On Thursday Mayor Jenny Durkan announced a new regional partnership to combat homelessness alongside King County Executive Dow Constantine. Mayor Durkan said consolidating provision of homelessness services and mental health care will increase efficiency.
“The top challenge our City faces is the crisis of affordability and homelessness. It is also a regional crisis that demands regional solutions because no problem stops at the city limits,” Mayor Durkan said. “But a key component has been missing from our strategy: a truly coordinated, regional response across Seattle and King County.”
Less certain was if additional resources would be forthcoming. At the announcement, Mayor Durkan would not say if she supported the employee hours tax (better known as the “head tax”) to fund affordable housing and homelessness services to the tune of $75 million per year. Previously, Mayor Durkan laid out a long list of conditions a head tax would have to meet to earn her support–and perhaps avoid her veto.
Pattern of Ambitious Campaigns, Lackluster Results
The move continues a pattern for Seattle mayors: launch an ambitious campaign against homelessness and call for regional support and service integration, sometimes with delusions that substantive federal help will be on the way. While not rushing forward to drastically increase local funding, Seattle mayors generally continue aggressive clearing homeless encampments in the interim, pushing the problem to different parts of the city. Seattle mayors tend to want to be seen as tough on homeless encampments while simultaneously as compassionately–or at least pragmatically–solving the problem. Unfortunately, annual one night counts of homeless people in King County have continued to rise throughout those various campaigns.
Nickels: Sweeping at Windmills
Most ambitious of all was Mayor Greg Nickels, who announced a ten-year campaign to end homelessness in 2005 with then King County Executive Ron Sims.

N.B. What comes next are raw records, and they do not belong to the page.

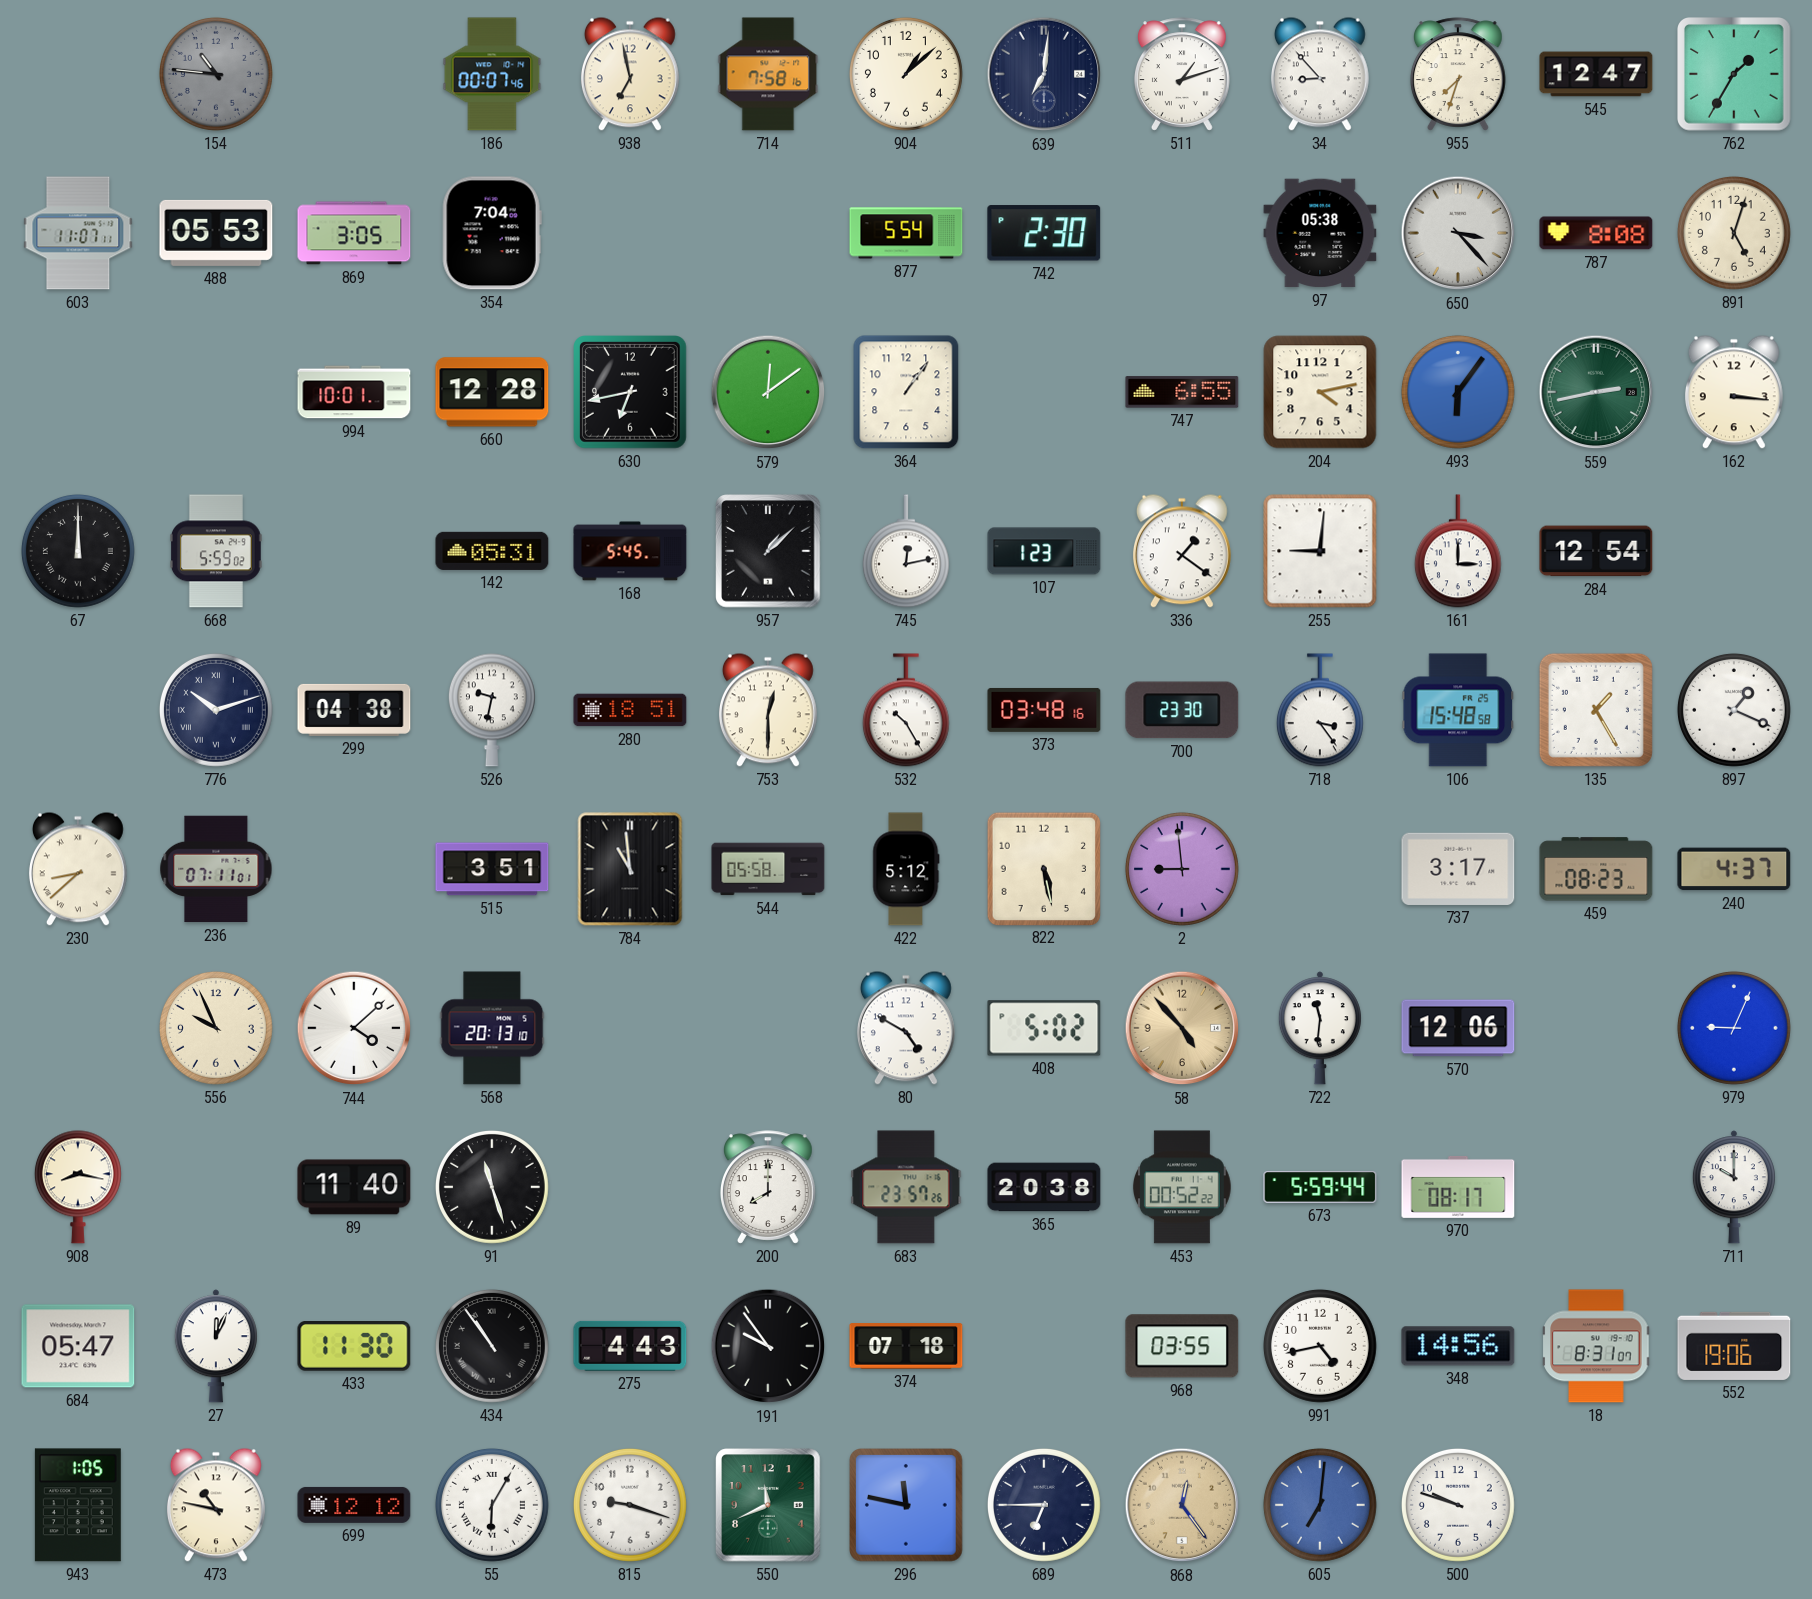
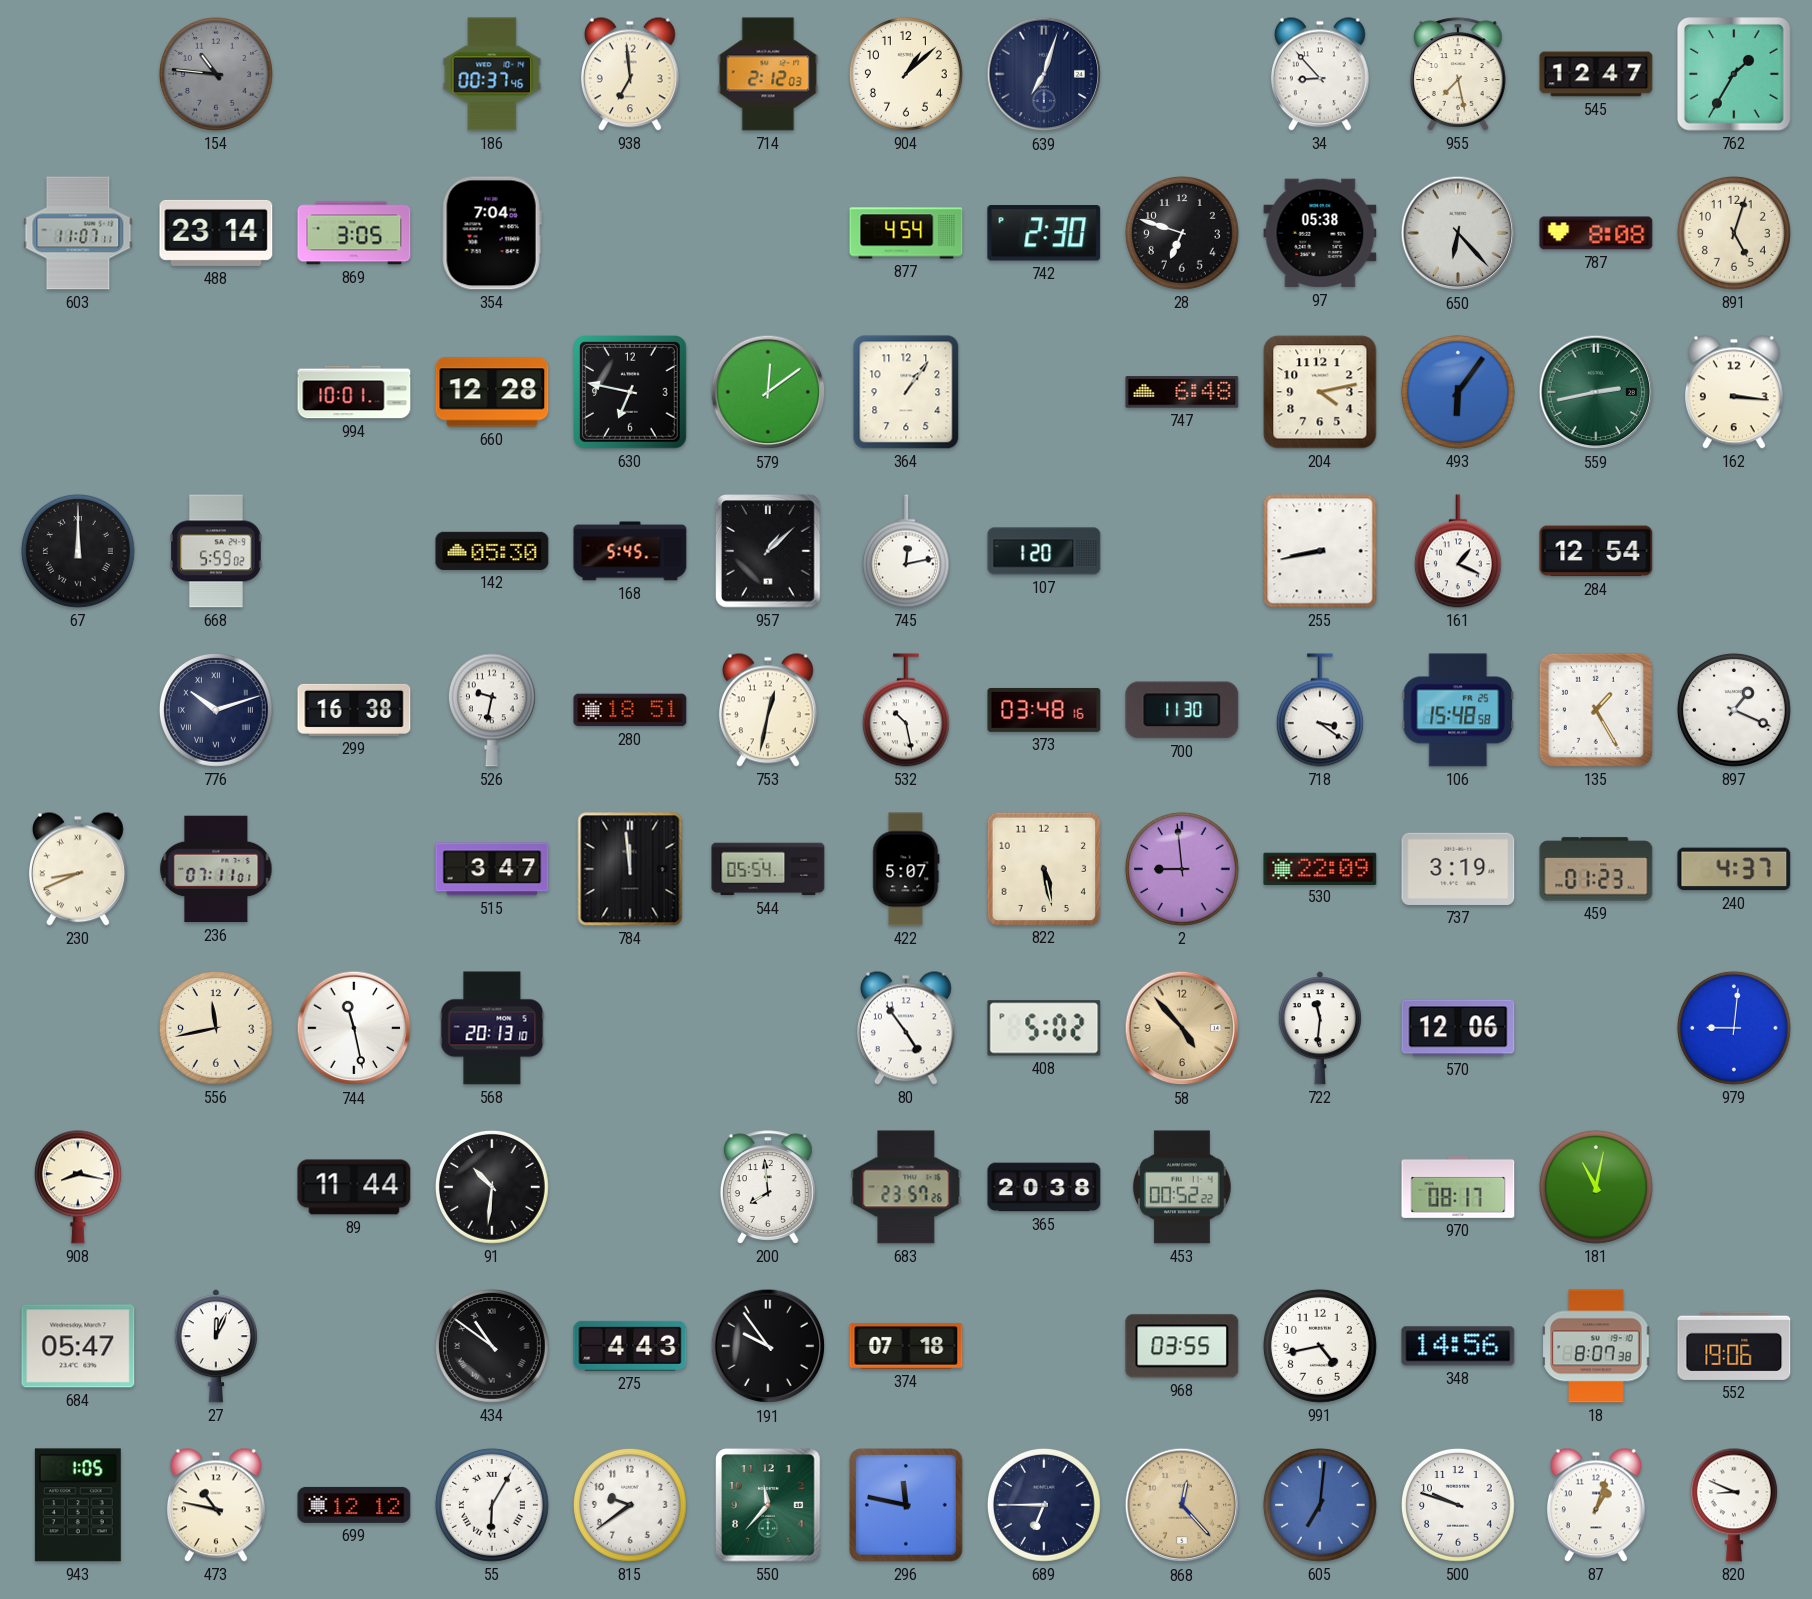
186: 00:07 -> 00:37
938: 6:58 -> 6:59
714: 7:58 -> 2:12
639: 7:01 -> 7:03
511: 1:12 -> none
955: 7:33 -> 7:28
488: 05:53 -> 23:14
877: 5:54 -> 4:54
28: none -> 6:48
650: 3:23 -> 6:23
630: 6:43 -> 6:47
747: 6:55 -> 6:48
142: 05:31 -> 05:30
107: 1:23 -> 1:20
336: 1:21 -> none
255: 9:01 -> 8:43
161: 3:00 -> 1:19
299: 04:38 -> 16:38
753: 12:30 -> 12:32
532: 10:25 -> 10:28
700: 23:30 -> 11:30
718: 3:24 -> 3:21
230: 8:38 -> 8:41
515: 3:51 -> 3:47
784: 10:59 -> 11:59
544: 05:58 -> 05:54
422: 5:12 -> 5:07
530: none -> 22:09
737: 3:17 -> 3:19
459: 08:23 -> 01:23
556: 9:56 -> 11:43
744: 4:08 -> 11:28
80: 4:50 -> 4:54
979: 9:04 -> 9:01
89: 11:40 -> 11:44
91: 11:27 -> 10:31
200: 8:00 -> 7:59
673: 5:59 -> none
181: none -> 11:02
711: 10:00 -> none
433: 11:30 -> none
434: 10:54 -> 10:51
18: 8:31 -> 8:07
815: 9:18 -> 9:39
550: 11:41 -> 11:37
868: 12:24 -> 12:23
87: none -> 1:03
820: none -> 8:49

Mayor Nickels signed a head tax into law in 2006, which was used to fund transportation improvements rather than housing. Nickels then signed the head tax’s repealed in 2009 and blew a hole in the city’s transit budget, citing a desire to stimulate hiring amid the Great Recession. Homelessness ended up being much higher in 2015 than when the quixotic 10-year quest started. The term “Nickelsville” has lived on, which refers to tiny home encampments advocated formed in a handful of sites across the city to shelter homeless folks that were repeatedly “swept” or chased off their less permanent encampments during the Nickels administration. The organization that supports these encampments calls itself Nickelsville.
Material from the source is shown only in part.